Foreign stocks are stocks issued by companies that are located outside of India. Non-domestic giant companies, like domestic blue-chip companies, make excellent investment opportunities. When a person decides to invest in foreign stocks, they can reduce the risk in their portfolio while also taking advantage of the lucrative opportunities available in foreign markets. Here are three ways Indian investors can invest in foreign stocks.
There are numerous options for investing in foreign stocks from India. Furthermore, investing in international stocks, including purchasing US stocks from India, is entirely legal. In addition, investing in Nasdaq stocks, a popular index in the US stock market is gaining popularity among Indian investors.

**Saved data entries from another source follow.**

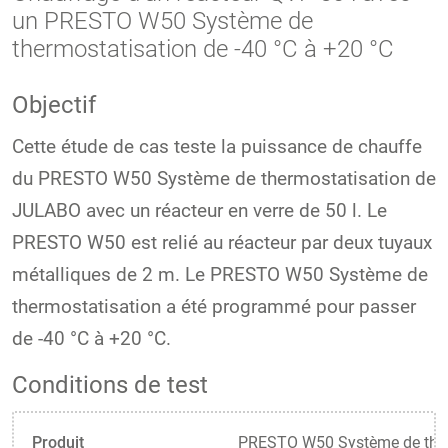
un PRESTO W50 Système de
thermostatisation de -40 °C à +20 °C
Objectif
Cette étude de cas teste la puissance de chauffe
du PRESTO W50 Système de thermostatisation de
JULABO avec un réacteur en verre de 50 l. Le
PRESTO W50 est relié au réacteur par deux tuyaux
métalliques de 2 m. Le PRESTO W50 Système de
thermostatisation a été programmé pour passer
de -40 °C à +20 °C.
Conditions de test
Produit
PRESTO W50 Système de ther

Here are 5 ways to invest in the US stock market
There are numerous ways to diversify your portfolio by investing abroad, ranging from direct stocks to mutual funds to exchange-traded funds. Diversifying geographically, in addition to diversifying across asset classes, market capitalization, sectors, and so on within a country, helps to manage your portfolio’s risk-adjusted return. Of course, the impact on global economies may differ, and it is always better to remain geographically diverse to manage portfolio risk.
INX Global Access India
BSE’s international arm, the India International Exchange (IFSC) Limited (India INX), also provides access to international stock. You can trade in global stocks through its wholly owned subsidiary India INX Global Access, including shares of major US-listed companies. India INX intends to offer stocks from the United States, Canada, the United Kingdom, Europe, Australia, and Japan, covering roughly 80% of the investing universe.

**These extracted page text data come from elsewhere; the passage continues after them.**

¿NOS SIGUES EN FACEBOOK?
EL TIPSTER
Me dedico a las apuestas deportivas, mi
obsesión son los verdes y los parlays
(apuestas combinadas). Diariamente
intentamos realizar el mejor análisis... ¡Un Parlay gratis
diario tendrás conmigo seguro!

NSE International Exchange (NSE IFSC), a wholly-owned subsidiary of the National Stock Exchange of India, also allows you to buy direct US stocks. You can transfer funds from your local bank account to the bank account of NSE IFSC registered brokers after opening your trading and demat account with them. When the fund appears in your broker’s account, you can begin trading on the NSE IFSC US Stock platform.
ETFs are exchange-traded funds.
ETF units, unlike mutual funds, are traded on the stock exchange during trading hours. So, whenever the exchanges are open, one can buy and sell ETF units in the same way that one buys stocks. Moreover, ETFs can be traded by anyone who has a demat account with any brokerage firm. In addition, several ETFs provide access to the Nasdaq and other leading global indices.
International mutual funds
There are international mutual fund schemes available that allow you to go global and invest abroad. While some of these mutual fund schemes track Asia-Pacific or Latin American indexes, most of them track the US market. In addition, some schemes invest only in the US market while also holding positions in domestic stocks. However, fund houses have recently been asked to slow down on collecting deposits for overseas funds. Read on to find out why the restrictions are in place.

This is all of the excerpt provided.